It is curious that many features of the Patient Protection and Affordable Care Act (or “Obamacare” for its enthusiasts) in fact do very little to make health care more affordable for Americans. A case in point is the “Health Insurance Tax” (or HIT).
This tax, billed by the law’s supporters as a “fee” charged to health insurers, is actually a funding mechanism for the flawed Affordable Care Act that is ultimately borne by individuals. Rather than a fee placed upon insurance companies, the HIT functions like a sales or excise tax on health insurance paid directly by enrollees in the form of increased premiums.
Here’s how it works: a determined fixed-dollar fee amount is distributed across almost all health-insurance providers. This fee functions essentially as an excise tax in the private market that serves most small-business employers and those who purchase policies individually, both on- and off-Affordable Care Act exchange plans. The tax began in 2014 at $8 billion and, prior to its temporary halt, reached a total of $11.3 billion nationwide.
Congress has taken common sense, bipartisan action to suspend the tax in the past, but the current moratorium on the Health Insurance Tax is set to expire at the end of this year. If this is allowed to happen, collection of the HIT will resume in 2020 and Texas businesses and health care consumers will face more than a billion dollars in premium increases in the next 15 months. That is unless Congress acts before January to repeal or delay the tax.
If the tax is not repealed or delayed, a recent analysis by the global consulting firm Oliver Wyman found that, beginning in 2020, Texans will be on the hook for $1.5 billion in additional premiums, causing average Texas families to see an increase of about $500 in their health-insurance premiums.
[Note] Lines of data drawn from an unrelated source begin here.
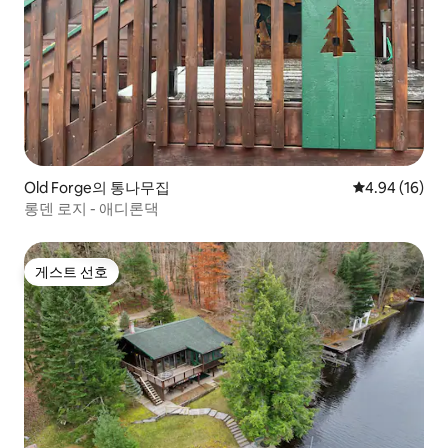
Old Forge의 통나무집
평점 4.94점(5
4.94 (16)
롱덴 로지 - 애디론댁
게스트 선호
게스트 선호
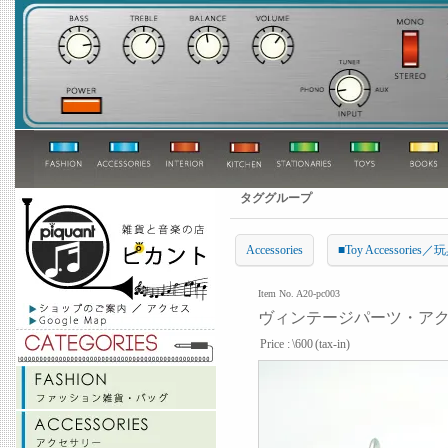
タググループ
Accessories
■Toy Accessor
Item No. A20-pc003
ヴィンテージパーツ・ア
Price :
\600
(tax-in)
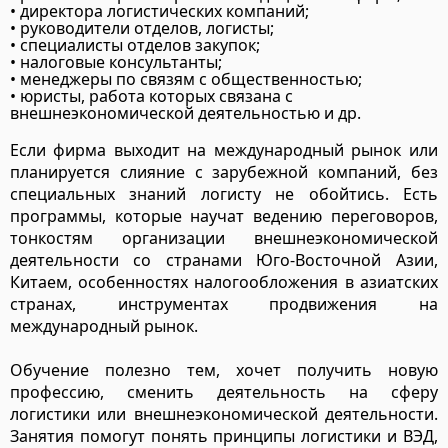
• директора логистических компаний;
• руководители отделов, логисты;
• специалисты отделов закупок;
• налоговые консультанты;
• менеджеры по связям с общественностью;
• юристы, работа которых связана с
внешнеэкономической деятельностью и др.
Если фирма выходит на международный рынок или
планируется слияние с зарубежной компаний, без
специальных знаний логисту не обойтись. Есть
программы, которые научат ведению переговоров,
тонкостям организации внешнеэкономической
деятельности со странами Юго-Восточной Азии,
Китаем, особенностях налогообложения в азиатских
странах, инструментах продвижения на
международный рынок.
Обучение полезно тем, хочет получить новую
профессию, сменить деятельность на сферу
логистики или внешнеэкономической деятельности.
Занятия помогут понять принципы логистики и ВЭД,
Seniors and individuals with disabilities will be saddled with similar increases in their Medicare Advantage plans, individual consumers can look forward to a $170 increase and taxpayers will bear the additional brunt of a $400 million hit to the Texas Medicaid budget — all compliments of the HIT.
Congress and the Trump administration have already taken numerous actions over the past two years to address some of the most egregious and harmful elements of the Affordable Care Act, essentially ending the individual mandate by eliminating the tax penalty for those who do not choose to purchase health insurance, and expanding access to more affordable coverage options outside of the ACA marketplace.
The Health Insurance Tax is emblematic of the Affordable Care Act’s misguided efforts to improve the health-insurance marketplace and make insurance more affordable. At its core, the tax is akin to a sales tax on health insurance — raising costs and actually making coverage more unaffordable and therefore less attainable for many Americans.
This tax increase will not only further damage the health-care marketplace, but it could also impact Texas’ thriving business-friendly economy. For employers, the increasing cost of health care makes it far more difficult to hire additional people and make investments needed to expand businesses. Estimates show that this tax will stifle job creation to the tune of hundreds of thousands of jobs lost and will cost small employers at least $210 more per employee and $530 per family per year.
Congress should take action this year to fully repeal, or at least further delay, the Health Insurance Tax to avert the damage it will do to Texas businesses and taxpayers.